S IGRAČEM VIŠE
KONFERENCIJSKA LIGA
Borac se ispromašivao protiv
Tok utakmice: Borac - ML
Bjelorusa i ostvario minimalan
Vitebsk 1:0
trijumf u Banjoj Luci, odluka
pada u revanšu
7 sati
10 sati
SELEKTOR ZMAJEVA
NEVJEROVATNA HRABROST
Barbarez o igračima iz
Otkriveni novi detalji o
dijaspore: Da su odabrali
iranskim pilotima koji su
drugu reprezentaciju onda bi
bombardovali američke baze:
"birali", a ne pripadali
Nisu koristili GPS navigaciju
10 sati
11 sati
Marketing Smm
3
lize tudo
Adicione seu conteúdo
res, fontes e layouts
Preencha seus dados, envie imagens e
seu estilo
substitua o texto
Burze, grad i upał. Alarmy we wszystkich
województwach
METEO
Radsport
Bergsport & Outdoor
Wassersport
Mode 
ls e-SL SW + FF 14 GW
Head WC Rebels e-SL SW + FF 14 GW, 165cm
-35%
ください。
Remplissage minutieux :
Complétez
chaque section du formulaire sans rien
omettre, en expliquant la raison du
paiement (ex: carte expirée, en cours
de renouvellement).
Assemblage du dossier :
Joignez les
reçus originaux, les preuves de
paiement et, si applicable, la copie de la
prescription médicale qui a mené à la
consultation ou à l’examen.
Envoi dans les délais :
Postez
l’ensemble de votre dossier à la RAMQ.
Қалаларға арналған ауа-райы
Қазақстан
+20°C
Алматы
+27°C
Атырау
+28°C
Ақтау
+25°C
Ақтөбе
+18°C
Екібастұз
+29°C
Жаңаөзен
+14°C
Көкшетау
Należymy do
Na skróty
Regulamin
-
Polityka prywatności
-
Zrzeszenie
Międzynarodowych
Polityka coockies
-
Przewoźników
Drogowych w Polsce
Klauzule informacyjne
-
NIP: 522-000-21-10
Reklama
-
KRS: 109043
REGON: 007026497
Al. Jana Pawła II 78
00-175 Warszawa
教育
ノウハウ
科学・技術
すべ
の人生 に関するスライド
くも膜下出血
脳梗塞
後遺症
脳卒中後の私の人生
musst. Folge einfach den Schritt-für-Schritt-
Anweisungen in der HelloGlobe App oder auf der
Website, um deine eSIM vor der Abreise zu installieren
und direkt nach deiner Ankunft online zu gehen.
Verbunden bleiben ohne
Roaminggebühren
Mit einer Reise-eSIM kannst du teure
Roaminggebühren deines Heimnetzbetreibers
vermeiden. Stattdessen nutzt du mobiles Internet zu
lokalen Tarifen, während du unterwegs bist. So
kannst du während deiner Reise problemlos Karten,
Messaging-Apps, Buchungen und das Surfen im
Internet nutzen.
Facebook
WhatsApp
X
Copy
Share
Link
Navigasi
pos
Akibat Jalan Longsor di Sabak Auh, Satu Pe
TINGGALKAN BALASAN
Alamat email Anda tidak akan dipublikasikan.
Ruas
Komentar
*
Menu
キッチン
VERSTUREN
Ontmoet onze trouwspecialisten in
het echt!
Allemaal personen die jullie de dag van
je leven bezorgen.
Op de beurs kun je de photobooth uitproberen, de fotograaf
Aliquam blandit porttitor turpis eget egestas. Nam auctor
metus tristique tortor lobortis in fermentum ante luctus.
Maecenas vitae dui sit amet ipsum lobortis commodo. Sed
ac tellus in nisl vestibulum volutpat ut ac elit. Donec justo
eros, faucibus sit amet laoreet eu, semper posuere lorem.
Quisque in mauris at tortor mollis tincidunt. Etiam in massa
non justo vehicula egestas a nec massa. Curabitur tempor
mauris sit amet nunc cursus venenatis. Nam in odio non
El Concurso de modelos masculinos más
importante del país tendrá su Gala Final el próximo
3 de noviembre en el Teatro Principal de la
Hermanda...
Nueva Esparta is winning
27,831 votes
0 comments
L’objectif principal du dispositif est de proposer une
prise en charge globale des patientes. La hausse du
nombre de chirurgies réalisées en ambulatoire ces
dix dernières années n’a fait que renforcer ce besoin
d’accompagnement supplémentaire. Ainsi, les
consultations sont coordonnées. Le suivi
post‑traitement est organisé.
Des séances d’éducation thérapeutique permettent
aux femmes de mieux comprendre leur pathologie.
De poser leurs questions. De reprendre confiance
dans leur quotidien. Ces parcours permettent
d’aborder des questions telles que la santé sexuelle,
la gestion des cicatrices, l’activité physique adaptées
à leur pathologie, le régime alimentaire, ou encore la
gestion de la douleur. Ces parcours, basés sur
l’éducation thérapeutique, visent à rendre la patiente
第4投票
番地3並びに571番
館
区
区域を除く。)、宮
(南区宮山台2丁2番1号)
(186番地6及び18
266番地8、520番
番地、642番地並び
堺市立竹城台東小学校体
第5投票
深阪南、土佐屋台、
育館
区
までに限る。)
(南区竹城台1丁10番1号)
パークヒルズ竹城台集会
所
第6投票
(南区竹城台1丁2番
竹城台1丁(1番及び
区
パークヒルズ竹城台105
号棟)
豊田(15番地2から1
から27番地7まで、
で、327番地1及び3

================

## [HOW TO COMPLETE THIS TASK]
The range runs from the line with "substitua o texto" up to and including the line with "vermeiden. Stattdessen nutzt" in the listing above; please write out exactly those lines and nothing more.

## [ANSWER TO THIS PROBLEM]
substitua o texto
Burze, grad i upał. Alarmy we wszystkich
województwach
METEO
Radsport
Bergsport & Outdoor
Wassersport
Mode 
ls e-SL SW + FF 14 GW
Head WC Rebels e-SL SW + FF 14 GW, 165cm
-35%
ください。
Remplissage minutieux :
Complétez
chaque section du formulaire sans rien
omettre, en expliquant la raison du
paiement (ex: carte expirée, en cours
de renouvellement).
Assemblage du dossier :
Joignez les
reçus originaux, les preuves de
paiement et, si applicable, la copie de la
prescription médicale qui a mené à la
consultation ou à l’examen.
Envoi dans les délais :
Postez
l’ensemble de votre dossier à la RAMQ.
Қалаларға арналған ауа-райы
Қазақстан
+20°C
Алматы
+27°C
Атырау
+28°C
Ақтау
+25°C
Ақтөбе
+18°C
Екібастұз
+29°C
Жаңаөзен
+14°C
Көкшетау
Należymy do
Na skróty
Regulamin
-
Polityka prywatności
-
Zrzeszenie
Międzynarodowych
Polityka coockies
-
Przewoźników
Drogowych w Polsce
Klauzule informacyjne
-
NIP: 522-000-21-10
Reklama
-
KRS: 109043
REGON: 007026497
Al. Jana Pawła II 78
00-175 Warszawa
教育
ノウハウ
科学・技術
すべ
の人生 に関するスライド
くも膜下出血
脳梗塞
後遺症
脳卒中後の私の人生
musst. Folge einfach den Schritt-für-Schritt-
Anweisungen in der HelloGlobe App oder auf der
Website, um deine eSIM vor der Abreise zu installieren
und direkt nach deiner Ankunft online zu gehen.
Verbunden bleiben ohne
Roaminggebühren
Mit einer Reise-eSIM kannst du teure
Roaminggebühren deines Heimnetzbetreibers
vermeiden. Stattdessen nutzt du mobiles Internet zu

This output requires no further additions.